Perhaps the easiest way to understand blood sugar fluctuations is to examine what happens in our body under various physical loads.

In a resting state, the digestive tract breaks down complex carbohydrates from food into glucose. Simultaneously, the beta islet cells of the pancreas release insulin into the bloodstream. Insulin acts as a “key,” opening pores in cell membranes, allowing glucose to flow into cells as an energy source.

The alpha islet cells produce glucagon to ensure a constant energy supply, enabling the body to replenish glycogen stores in the liver and muscles. These stores are used during periods without food or when we suddenly need a large amount of sugar.
This process is called glycogenolysis, where, under the influence of stress hormones (adrenaline, cortisol), glucagon breaks down stored glycogen into glucose, which enters the bloodstream or directly fuels muscle metabolism.

During physical activity, blood sugar levels fluctuate depending on the type and intensity of the exercise.
A pleasant, non-strenuous activity, for example, can lead to a decrease in blood sugar. Since we’re not overly taxing ourselves, we don’t deviate significantly from the normal state, resulting in increased energy demand in the muscles, heightened insulin sensitivity, and increased glucose uptake.

However, during high-intensity exercises (like heavy weightlifting, sprints, or intense aerobic workouts), when we subject ourselves to significant stress, insulin production halts. The sharply increased energy demand is met through glycogenolysis, facilitated by stress hormones and glucagon. Adrenaline stimulates the liver to release glucose into the blood, raising blood sugar levels.

When we finish exercising and the stress ceases, regeneration processes begin. Insulin sensitivity increases again, the body starts utilizing consumed nutrients more effectively, and muscle and sugar stores are replenished.

What Happens During Conflict Activity?

When we’re in a conflict situation, we’re under the same kind of stress as during intense exercise, potentially for weeks or months, as long as the conflict persists—even if this isn’t always visible externally. The difference is that the stress is not (only) physical but emotional, placing a much greater burden on the brain. In an active conflict state, stress hormone (adrenaline, cortisol) production doesn’t stop, even at night.

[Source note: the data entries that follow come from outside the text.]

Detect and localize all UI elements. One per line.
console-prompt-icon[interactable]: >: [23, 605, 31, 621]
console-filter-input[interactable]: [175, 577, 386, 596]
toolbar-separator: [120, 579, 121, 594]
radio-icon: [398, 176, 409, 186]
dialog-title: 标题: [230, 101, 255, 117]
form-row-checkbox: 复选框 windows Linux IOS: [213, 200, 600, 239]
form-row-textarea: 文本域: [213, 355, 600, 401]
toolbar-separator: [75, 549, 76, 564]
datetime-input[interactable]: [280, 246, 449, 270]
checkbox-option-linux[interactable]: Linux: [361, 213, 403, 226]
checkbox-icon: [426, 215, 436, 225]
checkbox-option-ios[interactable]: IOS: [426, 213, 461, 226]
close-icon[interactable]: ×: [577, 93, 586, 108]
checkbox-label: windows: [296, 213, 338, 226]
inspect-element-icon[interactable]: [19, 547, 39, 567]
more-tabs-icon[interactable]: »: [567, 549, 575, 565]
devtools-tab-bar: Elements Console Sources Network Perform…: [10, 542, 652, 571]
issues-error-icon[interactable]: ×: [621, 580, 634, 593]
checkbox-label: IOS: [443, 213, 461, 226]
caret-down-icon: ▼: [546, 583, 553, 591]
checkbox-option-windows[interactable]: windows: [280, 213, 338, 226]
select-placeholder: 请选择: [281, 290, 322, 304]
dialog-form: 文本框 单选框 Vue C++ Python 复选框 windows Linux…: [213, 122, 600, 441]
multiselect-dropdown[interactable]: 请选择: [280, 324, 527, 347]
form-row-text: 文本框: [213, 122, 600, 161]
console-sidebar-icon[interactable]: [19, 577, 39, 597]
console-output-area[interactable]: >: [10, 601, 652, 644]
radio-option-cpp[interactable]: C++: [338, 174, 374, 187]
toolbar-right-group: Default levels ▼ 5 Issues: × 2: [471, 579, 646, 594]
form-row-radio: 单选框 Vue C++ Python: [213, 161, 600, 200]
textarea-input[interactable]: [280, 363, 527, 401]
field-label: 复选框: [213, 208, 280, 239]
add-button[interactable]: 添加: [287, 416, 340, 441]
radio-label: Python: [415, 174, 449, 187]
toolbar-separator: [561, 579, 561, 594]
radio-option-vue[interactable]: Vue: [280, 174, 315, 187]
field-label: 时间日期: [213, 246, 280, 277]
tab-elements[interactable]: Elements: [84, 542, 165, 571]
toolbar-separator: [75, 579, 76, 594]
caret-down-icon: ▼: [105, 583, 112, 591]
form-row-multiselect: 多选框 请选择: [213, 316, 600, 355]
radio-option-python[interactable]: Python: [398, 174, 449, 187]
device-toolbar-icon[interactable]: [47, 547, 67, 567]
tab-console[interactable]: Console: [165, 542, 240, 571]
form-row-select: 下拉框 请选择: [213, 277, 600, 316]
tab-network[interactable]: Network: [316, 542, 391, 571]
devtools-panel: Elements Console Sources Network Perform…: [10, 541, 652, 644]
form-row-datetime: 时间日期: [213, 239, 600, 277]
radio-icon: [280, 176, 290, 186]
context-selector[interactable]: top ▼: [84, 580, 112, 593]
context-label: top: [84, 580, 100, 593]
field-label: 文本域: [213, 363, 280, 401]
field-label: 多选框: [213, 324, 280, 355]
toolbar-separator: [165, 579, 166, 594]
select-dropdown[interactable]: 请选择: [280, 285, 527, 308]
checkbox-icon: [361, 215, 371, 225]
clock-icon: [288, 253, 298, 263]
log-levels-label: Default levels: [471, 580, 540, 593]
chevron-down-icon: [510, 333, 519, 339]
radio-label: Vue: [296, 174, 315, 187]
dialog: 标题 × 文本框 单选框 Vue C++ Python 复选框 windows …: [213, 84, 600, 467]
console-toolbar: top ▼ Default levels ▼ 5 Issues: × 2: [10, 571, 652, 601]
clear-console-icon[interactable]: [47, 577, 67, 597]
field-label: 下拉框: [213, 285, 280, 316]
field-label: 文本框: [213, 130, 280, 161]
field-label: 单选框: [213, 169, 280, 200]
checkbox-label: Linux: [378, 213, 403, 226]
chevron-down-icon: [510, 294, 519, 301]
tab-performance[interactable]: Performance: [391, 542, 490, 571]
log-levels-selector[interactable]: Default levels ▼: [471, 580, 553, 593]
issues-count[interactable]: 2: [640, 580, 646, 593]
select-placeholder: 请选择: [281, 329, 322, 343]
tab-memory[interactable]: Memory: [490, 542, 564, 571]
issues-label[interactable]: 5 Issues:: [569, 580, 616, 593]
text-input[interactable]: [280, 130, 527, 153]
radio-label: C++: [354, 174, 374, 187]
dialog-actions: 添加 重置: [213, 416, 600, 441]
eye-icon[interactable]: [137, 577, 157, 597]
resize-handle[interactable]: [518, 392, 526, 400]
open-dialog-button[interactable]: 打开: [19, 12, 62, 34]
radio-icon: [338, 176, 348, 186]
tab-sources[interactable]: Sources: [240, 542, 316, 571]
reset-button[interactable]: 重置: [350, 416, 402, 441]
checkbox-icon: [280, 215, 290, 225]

If the conflict triggers our resistance and demands that we fight, and we feel strong enough to shape the situation according to our intentions (i.e., we experience a “conflict of resistance”), the process mirrors intense exercise: insulin production is blocked, and glycogenolysis, driven by stress hormones and glucagon, increases blood sugar levels.

This text does not aim to be comprehensive; it touches on only part of the topic and serves to understand the biological processes occurring within us and the nature of conflicts. Every person’s life and life path are unique, so the specific triggers should be examined individually, based on the events experienced. How someone copes with their conflicts varies from person to person, and different areas are handled differently depending on the amount of negative experiences or failures accumulated there. Exploring a conflict does not replace medical care.